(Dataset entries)
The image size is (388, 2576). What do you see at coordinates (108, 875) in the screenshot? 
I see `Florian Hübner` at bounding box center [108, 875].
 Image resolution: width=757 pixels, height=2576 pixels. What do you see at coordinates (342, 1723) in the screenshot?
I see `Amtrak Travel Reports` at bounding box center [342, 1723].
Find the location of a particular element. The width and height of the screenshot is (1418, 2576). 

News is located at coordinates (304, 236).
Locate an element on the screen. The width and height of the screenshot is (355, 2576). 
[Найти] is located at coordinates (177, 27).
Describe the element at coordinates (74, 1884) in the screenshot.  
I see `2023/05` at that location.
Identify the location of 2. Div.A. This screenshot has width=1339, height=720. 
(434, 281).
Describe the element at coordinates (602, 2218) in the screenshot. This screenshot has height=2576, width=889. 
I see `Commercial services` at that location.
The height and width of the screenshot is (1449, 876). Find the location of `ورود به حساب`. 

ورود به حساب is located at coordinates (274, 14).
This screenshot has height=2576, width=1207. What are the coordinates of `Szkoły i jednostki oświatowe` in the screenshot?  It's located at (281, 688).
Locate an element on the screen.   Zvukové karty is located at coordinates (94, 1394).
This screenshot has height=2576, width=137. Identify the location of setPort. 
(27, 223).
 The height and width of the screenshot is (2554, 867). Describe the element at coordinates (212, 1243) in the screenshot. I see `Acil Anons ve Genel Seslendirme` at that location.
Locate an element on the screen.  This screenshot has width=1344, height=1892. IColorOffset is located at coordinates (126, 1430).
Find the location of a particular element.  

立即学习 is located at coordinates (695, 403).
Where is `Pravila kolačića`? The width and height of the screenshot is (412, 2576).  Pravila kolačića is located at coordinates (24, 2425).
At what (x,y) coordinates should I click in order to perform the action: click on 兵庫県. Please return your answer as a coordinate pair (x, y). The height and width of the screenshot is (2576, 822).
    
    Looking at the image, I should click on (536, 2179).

■ WHAT TO PRODUCE ■
Every record must be transcribed precisely, down to the last character.

■ REPLY TO THE EXERCISE ■
The image size is (388, 2576). What do you see at coordinates (108, 875) in the screenshot? 
I see `Florian Hübner` at bounding box center [108, 875].
 Image resolution: width=757 pixels, height=2576 pixels. What do you see at coordinates (342, 1723) in the screenshot?
I see `Amtrak Travel Reports` at bounding box center [342, 1723].
Find the location of a particular element. The width and height of the screenshot is (1418, 2576). 

News is located at coordinates (304, 236).
Locate an element on the screen. The width and height of the screenshot is (355, 2576). 
[Найти] is located at coordinates (177, 27).
Describe the element at coordinates (74, 1884) in the screenshot.  
I see `2023/05` at that location.
Identify the location of 2. Div.A. This screenshot has width=1339, height=720. 
(434, 281).
Describe the element at coordinates (602, 2218) in the screenshot. This screenshot has height=2576, width=889. 
I see `Commercial services` at that location.
The height and width of the screenshot is (1449, 876). Find the location of `ورود به حساب`. 

ورود به حساب is located at coordinates (274, 14).
This screenshot has height=2576, width=1207. What are the coordinates of `Szkoły i jednostki oświatowe` in the screenshot?  It's located at (281, 688).
Locate an element on the screen.   Zvukové karty is located at coordinates (94, 1394).
This screenshot has height=2576, width=137. Identify the location of setPort. 
(27, 223).
 The height and width of the screenshot is (2554, 867). Describe the element at coordinates (212, 1243) in the screenshot. I see `Acil Anons ve Genel Seslendirme` at that location.
Locate an element on the screen.  This screenshot has width=1344, height=1892. IColorOffset is located at coordinates (126, 1430).
Find the location of a particular element.  

立即学习 is located at coordinates (695, 403).
Where is `Pravila kolačića`? The width and height of the screenshot is (412, 2576).  Pravila kolačića is located at coordinates (24, 2425).
At what (x,y) coordinates should I click in order to perform the action: click on 兵庫県. Please return your answer as a coordinate pair (x, y). The height and width of the screenshot is (2576, 822).
    
    Looking at the image, I should click on (536, 2179).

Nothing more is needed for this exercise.